IV with MA errors

[MikeK]

Dear Tom,

I would like to estimate a nonlinear IV model with a moving average error structure. I played with different frml configurations but I didn't succeed. Is it possible to estimate such a model with nlls oder nlsystem?

Thank you for your help.

Best regards,
Mike

[TomDoan]

It should be. It would require the use of a Recursive FRML. Can you show me what the model looks like?

[MikeK]

Dear Tom,

Thank you for your quick reply. The model is a standard Taylor rule (I know I could estimate it in a linear way but I don't want to for several reasons):
i(t) = (1-rho_i)*(mu + gamma_pi*pi(t) + gamma_y*Ygap(t)) + rho_i*i(t-1) + u(t), whereas u(t) = lambda*u(t-1) + epsilon(t).
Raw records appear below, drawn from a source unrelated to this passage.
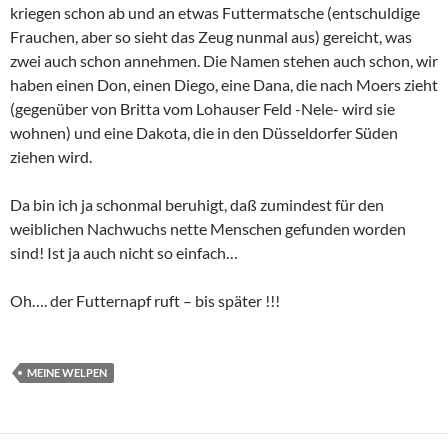
kriegen schon ab und an etwas Futtermatsche (entschuldige
Frauchen, aber so sieht das Zeug nunmal aus) gereicht, was
zwei auch schon annehmen. Die Namen stehen auch schon, wir
haben einen Don, einen Diego, eine Dana, die nach Moers zieht
(gegenüber von Britta vom Lohauser Feld -Nele- wird sie
wohnen) und eine Dakota, die in den Düsseldorfer Süden
ziehen wird.
Da bin ich ja schonmal beruhigt, daß zumindest für den
weiblichen Nachwuchs nette Menschen gefunden worden
sind! Ist ja auch nicht so einfach…
Oh…. der Futternapf ruft – bis später !!!
MEINE WELPEN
My first idea was indeed to start with recursive frmls but I don’t see the trick. I tried

Code: Select all

set u = 0
frml cfrml1 i = (u = lambda*u{1} + epsilon), ((1-rhoi)*(mu + gamma_pi*pi + gamma_y*Ygap) + rhoi*i{1}) + u

and

Code: Select all

declare real u
frml cfrml1 i = (u = epsilon + lambda*%if(t==start,0,u)), ((1-rhoi)*(mu + gamma_pi*pi + gamma_y*Ygap) + rhoi*i{1}) + u

but lambda cannot be estimated in both cases.

Best,
Mike

[TomDoan]

That's an AR(1) error process, not MA(1). Is that what you want?

[MikeK]

Yes, you are right. I would like to estimate a Taylor rule with an AR(1) term (interest rate smoothing) and AR(1) errors.

[TomDoan]

First of all, you can't use I as a series name (it's a reserved name). I've replaced it with IR below. A model with AR(1) errors is done by quasi-differencing the entire regression to eliminate the AR part.
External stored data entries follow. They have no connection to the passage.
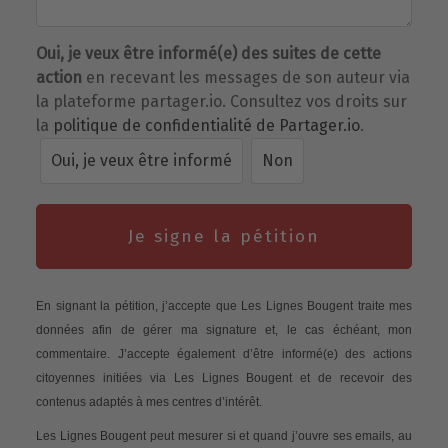
Oui, je veux être informé(e) des suites de cette
action
en recevant les messages de son auteur via
la plateforme partager.io. Consultez vos droits sur
la
politique de confidentialité de Partager.io
.
Oui, je veux être informé
Non
Je signe la pétition
En signant la pétition, j’accepte que Les Lignes Bougent traite mes
données afin de gérer ma signature et, le cas échéant, mon
commentaire. J’accepte également d’être informé(e) des actions
citoyennes initiées via Les Lignes Bougent et de recevoir des
contenus adaptés à mes centres d’intérêt.
Les Lignes Bougent peut mesurer si et quand j’ouvre ses emails, au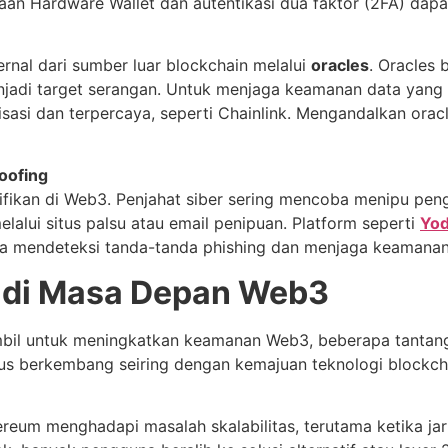
 Hardware Wallet dan autentikasi dua faktor (2FA) dapat me
nal dari sumber luar blockchain melalui
oracles
. Oracles 
jadi target serangan. Untuk menjaga keamanan data yang d
isasi dan terpercaya, seperti Chainlink. Mengandalkan ora
oofing
ifikan di Web3. Penjahat siber sering mencoba menipu pen
lalui situs palsu atau email penipuan. Platform seperti
Yo
 mendeteksi tanda-tanda phishing dan menjaga keamanan i
 di Masa Depan Web3
bil untuk meningkatkan keamanan Web3, beberapa tantanga
us berkembang seiring dengan kemajuan teknologi blockch
hereum menghadapi masalah skalabilitas, terutama ketika jar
frml basef = (1-rhoi)*(mu + gamma_pi*pi + gamma_y*Ygap) + rhoi*ir{1}
frml taylorar1 = lambda*ir{1}+basef{0}-lambda*basef{1}
nlls(frml=taylorar1,instruments,other options) ir

Note that the identification of RHOI vs LAMBDA depends crucially on whether the (mu + gamma_pi*pi + gamma_y*Ygap) is non-zero (significantly)-- rho_i and lambda aren't identified by lagged IR terms.